WORK ITEM >> Starting at the line that contains "Annotate this image: element", write out every line through the end of the records below exactly as it appears, and leave out all pictures.

DATA EXCERPTS >>
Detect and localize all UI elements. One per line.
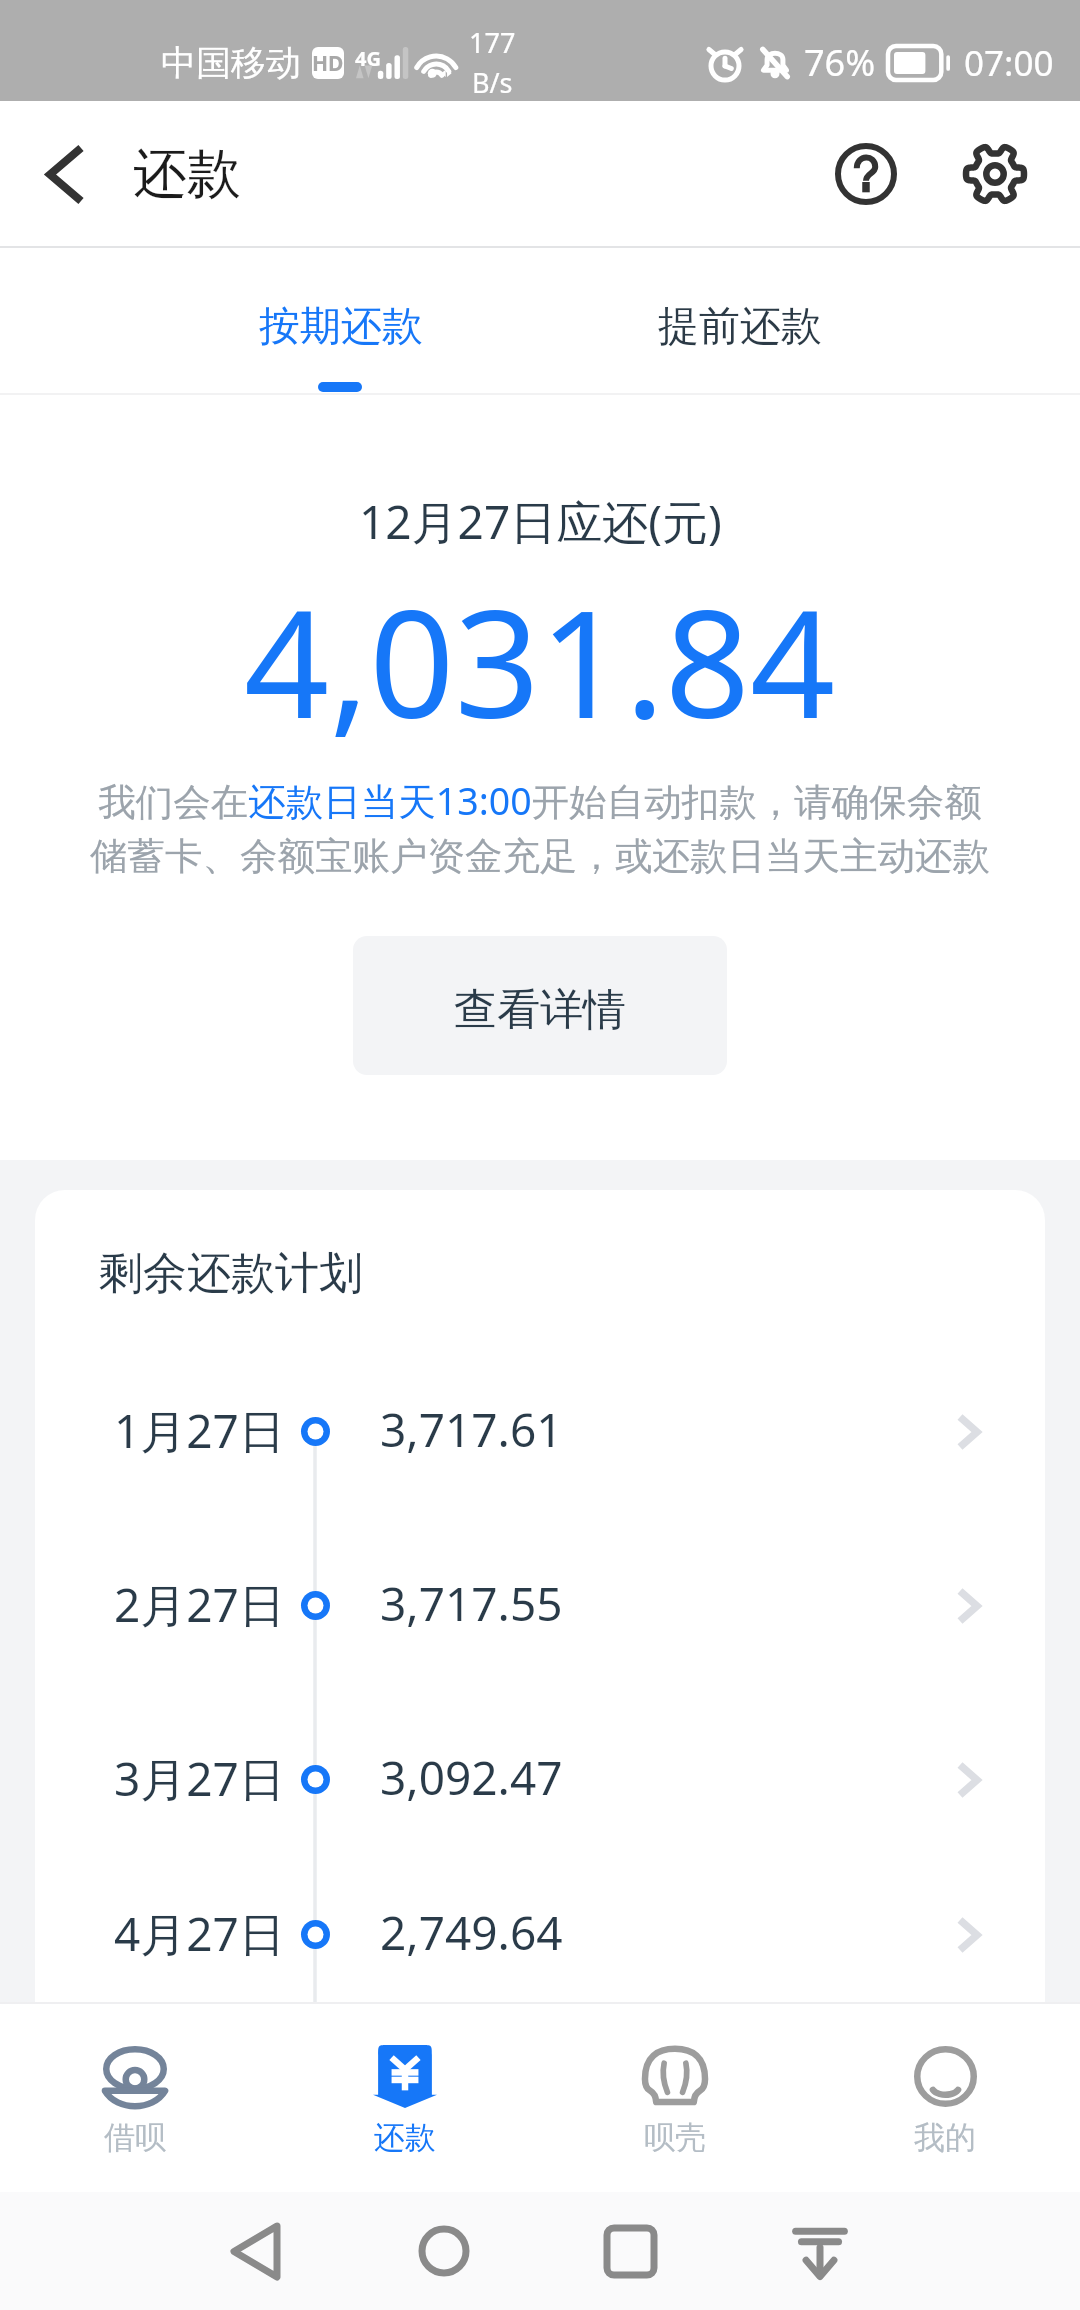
- staticText: 中国移动: [161, 41, 301, 85]
- button[interactable]: 4月27日: [35, 1866, 1045, 2002]
- staticText: 4G: [355, 45, 381, 72]
- button[interactable]: Help: [823, 131, 909, 217]
- button[interactable]: Recent apps: [580, 2201, 680, 2301]
- staticText: 07:00: [964, 39, 1054, 87]
- staticText: 4,031.84: [244, 559, 836, 762]
- button[interactable]: Back: [10, 119, 120, 229]
- staticText: 按期还款: [259, 301, 423, 353]
- button[interactable]: 借呗: [0, 2004, 270, 2192]
- button[interactable]: 1月27日: [35, 1344, 1045, 1518]
- button[interactable]: 查看详情: [353, 936, 727, 1075]
- button[interactable]: Settings: [952, 131, 1038, 217]
- button[interactable]: 2月27日: [35, 1518, 1045, 1692]
- button[interactable]: 还款: [270, 2004, 540, 2192]
- staticText: 3月27日: [114, 1747, 285, 1810]
- staticText: 2月27日: [114, 1573, 285, 1636]
- staticText: 4月27日: [114, 1902, 285, 1965]
- staticText: 2,749.64: [380, 1901, 563, 1964]
- staticText: 我们会在还款日当天13:00开始自动扣款，请确保余额储蓄卡、余额宝账户资金充足，…: [80, 775, 1000, 880]
- staticText: 提前还款: [658, 301, 822, 353]
- staticText: 借呗: [104, 2118, 166, 2157]
- staticText: 还款: [374, 2118, 436, 2157]
- staticText: 还款: [133, 140, 241, 208]
- button[interactable]: Home: [394, 2201, 494, 2301]
- button[interactable]: 提前还款: [605, 248, 875, 393]
- staticText: 查看详情: [454, 983, 626, 1037]
- staticText: 76%: [804, 38, 876, 87]
- staticText: 3,092.47: [380, 1746, 563, 1809]
- staticText: 我的: [914, 2118, 976, 2157]
- button[interactable]: 按期还款: [206, 248, 476, 393]
- button[interactable]: Back: [205, 2201, 305, 2301]
- staticText: 1月27日: [114, 1399, 285, 1462]
- staticText: 剩余还款计划: [99, 1246, 363, 1301]
- staticText: 呗壳: [644, 2118, 706, 2157]
- staticText: 12月27日应还(元): [359, 490, 722, 553]
- staticText: 3,717.55: [380, 1572, 563, 1635]
- button[interactable]: 我的: [810, 2004, 1080, 2192]
- staticText: B/s: [472, 64, 513, 101]
- button[interactable]: 3月27日: [35, 1692, 1045, 1866]
- button[interactable]: Hide navigation bar: [770, 2201, 870, 2301]
- button[interactable]: 呗壳: [540, 2004, 810, 2192]
- staticText: 3,717.61: [380, 1398, 563, 1461]
- staticText: 177: [469, 24, 516, 61]
- staticText: HD: [312, 49, 344, 78]
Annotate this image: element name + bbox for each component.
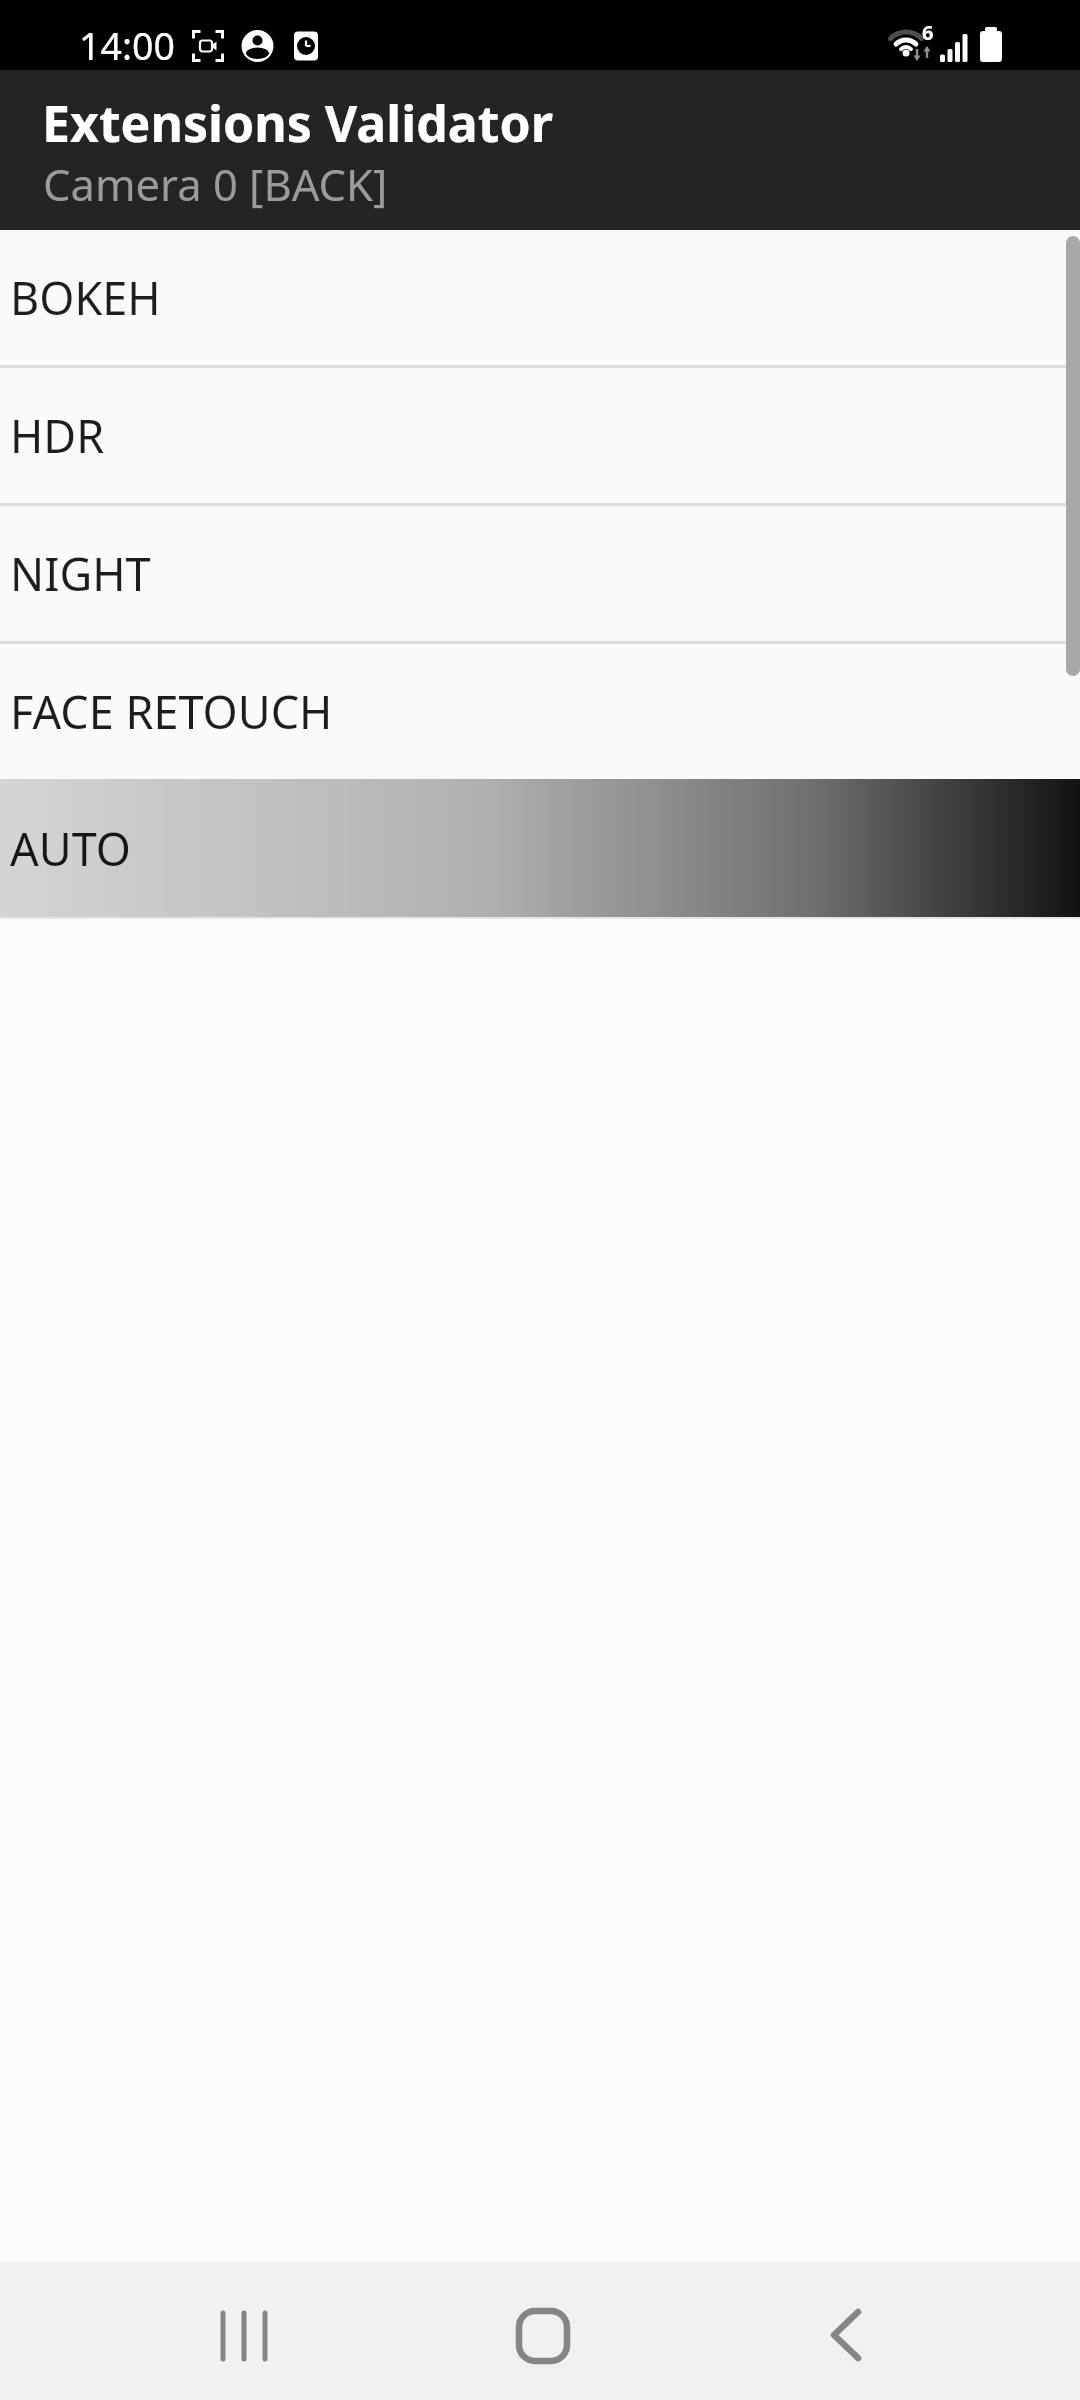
button[interactable]: AUTO: [0, 779, 1080, 917]
staticText: 6: [922, 19, 934, 46]
button[interactable]: NIGHT: [0, 506, 1080, 641]
staticText: BOKEH: [10, 267, 161, 328]
button[interactable]: [360, 2262, 720, 2400]
button[interactable]: [720, 2262, 1080, 2400]
button[interactable]: BOKEH: [0, 230, 1080, 365]
staticText: Camera 0 [BACK]: [43, 154, 388, 213]
button[interactable]: HDR: [0, 368, 1080, 503]
staticText: Extensions Validator: [42, 89, 553, 157]
staticText: NIGHT: [10, 543, 151, 604]
staticText: AUTO: [10, 818, 131, 879]
staticText: FACE RETOUCH: [10, 681, 333, 742]
button[interactable]: FACE RETOUCH: [0, 644, 1080, 779]
staticText: 14:00: [79, 20, 175, 71]
staticText: HDR: [10, 405, 105, 466]
button[interactable]: [0, 2262, 360, 2400]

FINAL ANSWER >>
Annotate this image: element name + bbox for each component.
button[interactable]: AUTO: [0, 779, 1080, 917]
staticText: 6: [922, 19, 934, 46]
button[interactable]: NIGHT: [0, 506, 1080, 641]
staticText: BOKEH: [10, 267, 161, 328]
button[interactable]: [360, 2262, 720, 2400]
button[interactable]: [720, 2262, 1080, 2400]
button[interactable]: BOKEH: [0, 230, 1080, 365]
staticText: Camera 0 [BACK]: [43, 154, 388, 213]
button[interactable]: HDR: [0, 368, 1080, 503]
staticText: Extensions Validator: [42, 89, 553, 157]
staticText: NIGHT: [10, 543, 151, 604]
staticText: AUTO: [10, 818, 131, 879]
staticText: FACE RETOUCH: [10, 681, 333, 742]
button[interactable]: FACE RETOUCH: [0, 644, 1080, 779]
staticText: 14:00: [79, 20, 175, 71]
staticText: HDR: [10, 405, 105, 466]
button[interactable]: [0, 2262, 360, 2400]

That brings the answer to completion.